++++ Data listing ++++
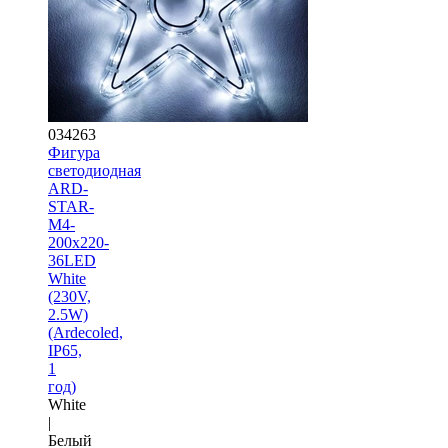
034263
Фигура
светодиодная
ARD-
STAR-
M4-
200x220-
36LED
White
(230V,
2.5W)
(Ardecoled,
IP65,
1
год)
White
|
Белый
++++
• Problem statement: The finished answer is an exact repetition of the listing, with every picture removed.

• Written answer:
034263
Фигура
светодиодная
ARD-
STAR-
M4-
200x220-
36LED
White
(230V,
2.5W)
(Ardecoled,
IP65,
1
год)
White
|
Белый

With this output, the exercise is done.